§ ACTION ITEM
For every entry that follows, return the words exactly and omit any picture.

§

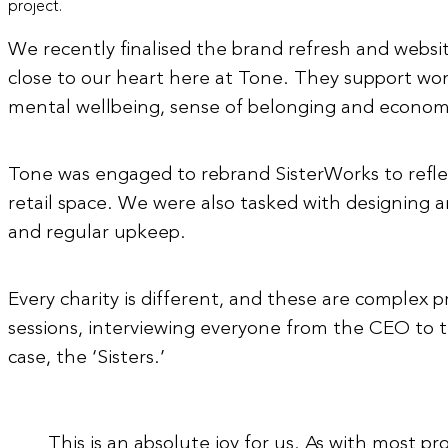
project.
We recently finalised the brand refresh and website 
close to our heart here at Tone. They support wom
mental wellbeing, sense of belonging and econom
Tone was engaged to rebrand SisterWorks to refle
retail space. We were also tasked with designing 
and regular upkeep.
Every charity is different, and these are complex p
sessions, interviewing everyone from the CEO to the 
case, the ‘Sisters.’
This is an absolute joy for us.
As
with most proj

§

§ TASK SOLUTION
project.
We recently finalised the brand refresh and website 
close to our heart here at Tone. They support wom
mental wellbeing, sense of belonging and econom
Tone was engaged to rebrand SisterWorks to refle
retail space. We were also tasked with designing 
and regular upkeep.
Every charity is different, and these are complex p
sessions, interviewing everyone from the CEO to the 
case, the ‘Sisters.’
This is an absolute joy for us.
As
with most proj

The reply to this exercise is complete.